** Work request **
Reproduce the data below word for word, setting aside any picture it holds.

[Extracted page text data]

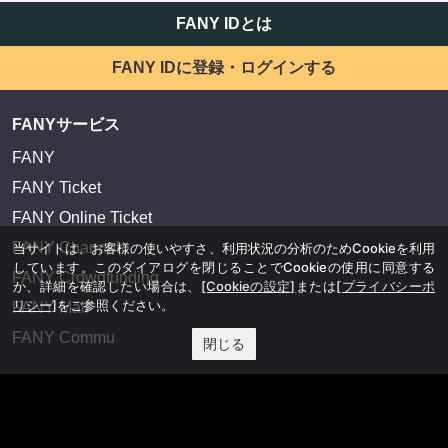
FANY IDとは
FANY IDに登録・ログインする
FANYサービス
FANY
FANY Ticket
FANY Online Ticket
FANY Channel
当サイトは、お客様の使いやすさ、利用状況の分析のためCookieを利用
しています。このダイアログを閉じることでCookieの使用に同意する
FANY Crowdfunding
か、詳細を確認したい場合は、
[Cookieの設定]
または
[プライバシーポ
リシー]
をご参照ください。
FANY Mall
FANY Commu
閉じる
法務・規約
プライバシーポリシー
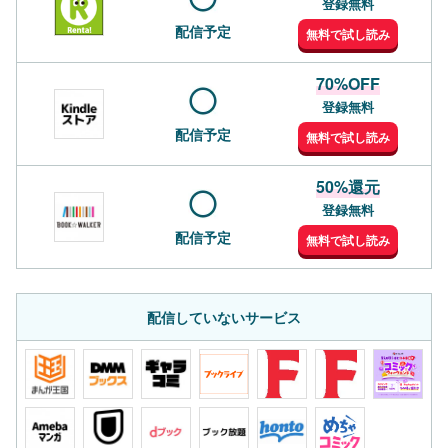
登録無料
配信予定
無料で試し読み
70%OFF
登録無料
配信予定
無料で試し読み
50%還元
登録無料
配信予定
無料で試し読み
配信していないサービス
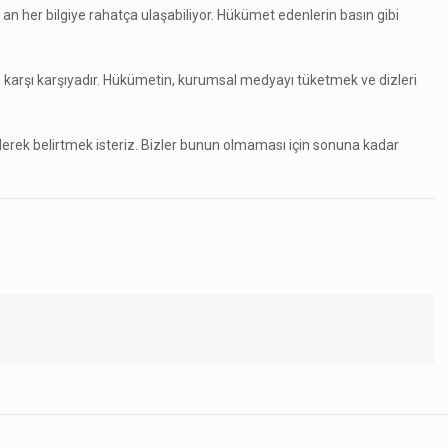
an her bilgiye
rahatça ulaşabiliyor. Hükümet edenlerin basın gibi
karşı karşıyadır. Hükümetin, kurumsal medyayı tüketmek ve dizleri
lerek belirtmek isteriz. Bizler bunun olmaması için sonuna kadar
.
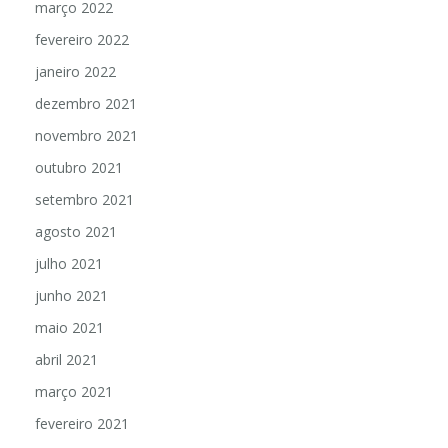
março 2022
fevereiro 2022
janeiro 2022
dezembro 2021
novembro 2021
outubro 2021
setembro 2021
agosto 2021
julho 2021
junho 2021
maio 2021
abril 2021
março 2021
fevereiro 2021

** Completed exercise **
FANY IDとは
FANY IDに登録・ログインする
FANYサービス
FANY
FANY Ticket
FANY Online Ticket
FANY Channel
当サイトは、お客様の使いやすさ、利用状況の分析のためCookieを利用
しています。このダイアログを閉じることでCookieの使用に同意する
FANY Crowdfunding
か、詳細を確認したい場合は、
[Cookieの設定]
または
[プライバシーポ
リシー]
をご参照ください。
FANY Mall
FANY Commu
閉じる
法務・規約
プライバシーポリシー
登録無料
配信予定
無料で試し読み
70%OFF
登録無料
配信予定
無料で試し読み
50%還元
登録無料
配信予定
無料で試し読み
配信していないサービス
an her bilgiye
rahatça ulaşabiliyor. Hükümet edenlerin basın gibi
karşı karşıyadır. Hükümetin, kurumsal medyayı tüketmek ve dizleri
lerek belirtmek isteriz. Bizler bunun olmaması için sonuna kadar
.
março 2022
fevereiro 2022
janeiro 2022
dezembro 2021
novembro 2021
outubro 2021
setembro 2021
agosto 2021
julho 2021
junho 2021
maio 2021
abril 2021
março 2021
fevereiro 2021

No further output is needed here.